#### [EXERCISE]
Retype every line of the data below, starting with the first and ending with the line that contains "Foodservice", but leave out the pictures.

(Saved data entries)
════════

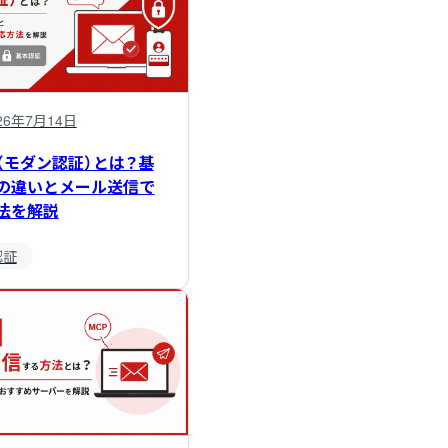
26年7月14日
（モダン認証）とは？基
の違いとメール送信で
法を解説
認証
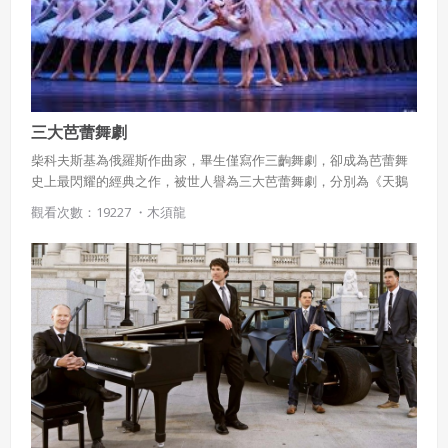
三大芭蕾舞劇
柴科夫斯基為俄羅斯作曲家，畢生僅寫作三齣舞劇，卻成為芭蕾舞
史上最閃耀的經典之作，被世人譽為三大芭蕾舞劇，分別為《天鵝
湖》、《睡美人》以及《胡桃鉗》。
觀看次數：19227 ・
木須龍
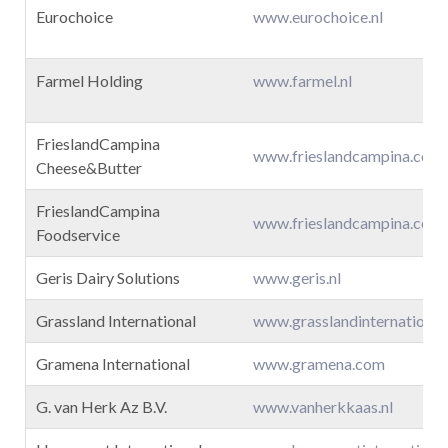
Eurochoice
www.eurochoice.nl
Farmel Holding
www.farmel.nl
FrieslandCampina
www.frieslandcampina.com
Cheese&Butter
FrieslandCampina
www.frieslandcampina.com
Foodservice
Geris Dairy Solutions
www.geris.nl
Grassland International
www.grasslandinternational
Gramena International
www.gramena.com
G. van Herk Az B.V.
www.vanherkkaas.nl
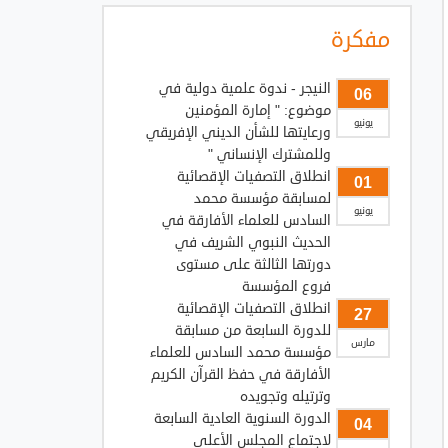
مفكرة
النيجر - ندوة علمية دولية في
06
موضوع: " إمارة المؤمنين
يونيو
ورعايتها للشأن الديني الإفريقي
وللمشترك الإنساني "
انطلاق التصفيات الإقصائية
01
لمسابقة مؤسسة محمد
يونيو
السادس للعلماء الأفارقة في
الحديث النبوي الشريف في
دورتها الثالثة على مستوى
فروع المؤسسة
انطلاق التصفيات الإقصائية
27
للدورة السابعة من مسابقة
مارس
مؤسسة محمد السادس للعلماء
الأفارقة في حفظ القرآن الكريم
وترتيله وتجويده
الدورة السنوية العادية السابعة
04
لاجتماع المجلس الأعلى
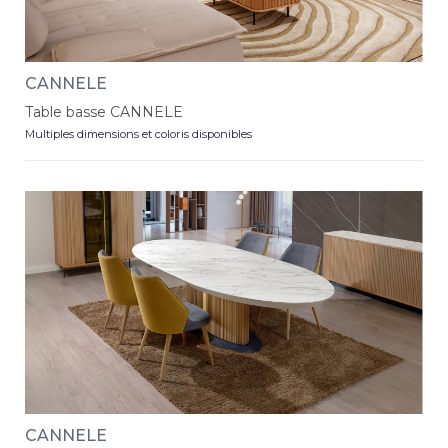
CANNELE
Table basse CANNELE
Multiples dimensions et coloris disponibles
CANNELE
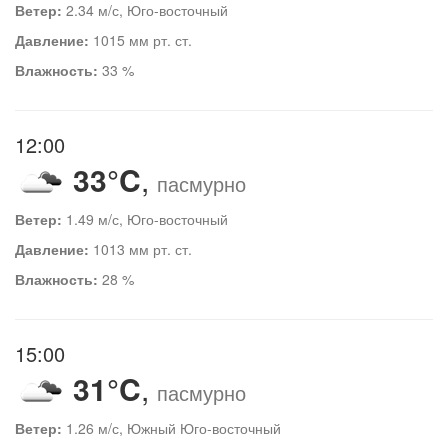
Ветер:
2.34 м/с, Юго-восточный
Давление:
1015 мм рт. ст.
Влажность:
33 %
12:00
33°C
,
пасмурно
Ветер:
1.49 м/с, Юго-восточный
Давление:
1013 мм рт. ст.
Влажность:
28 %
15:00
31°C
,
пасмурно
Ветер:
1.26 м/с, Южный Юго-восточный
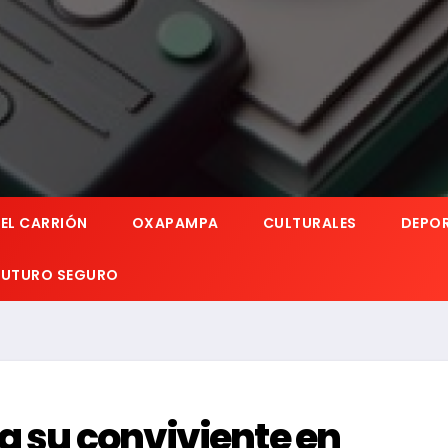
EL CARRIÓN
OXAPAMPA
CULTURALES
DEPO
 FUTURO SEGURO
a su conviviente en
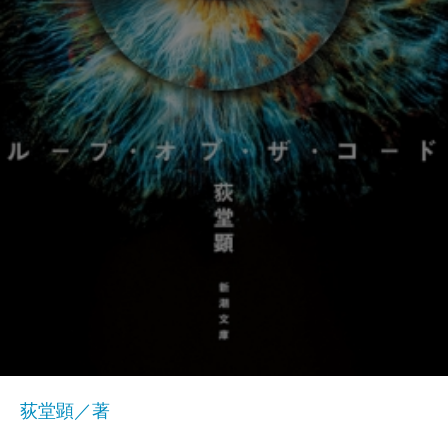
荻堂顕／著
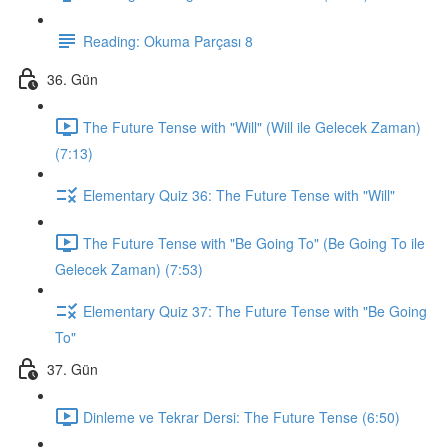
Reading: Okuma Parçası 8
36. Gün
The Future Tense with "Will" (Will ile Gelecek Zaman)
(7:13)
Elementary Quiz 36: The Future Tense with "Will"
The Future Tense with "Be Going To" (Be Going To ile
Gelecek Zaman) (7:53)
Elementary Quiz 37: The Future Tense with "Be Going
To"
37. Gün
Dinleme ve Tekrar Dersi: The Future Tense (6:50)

════════

#### [WRITTEN REPLY]
26年7月14日
（モダン認証）とは？基
の違いとメール送信で
法を解説
認証
三大芭蕾舞劇
柴科夫斯基為俄羅斯作曲家，畢生僅寫作三齣舞劇，卻成為芭蕾舞
史上最閃耀的經典之作，被世人譽為三大芭蕾舞劇，分別為《天鵝
湖》、《睡美人》以及《胡桃鉗》。
觀看次數：19227 ・
木須龍
Eurochoice
www.eurochoice.nl
Farmel Holding
www.farmel.nl
FrieslandCampina
www.frieslandcampina.com
Cheese&Butter
FrieslandCampina
www.frieslandcampina.com
Foodservice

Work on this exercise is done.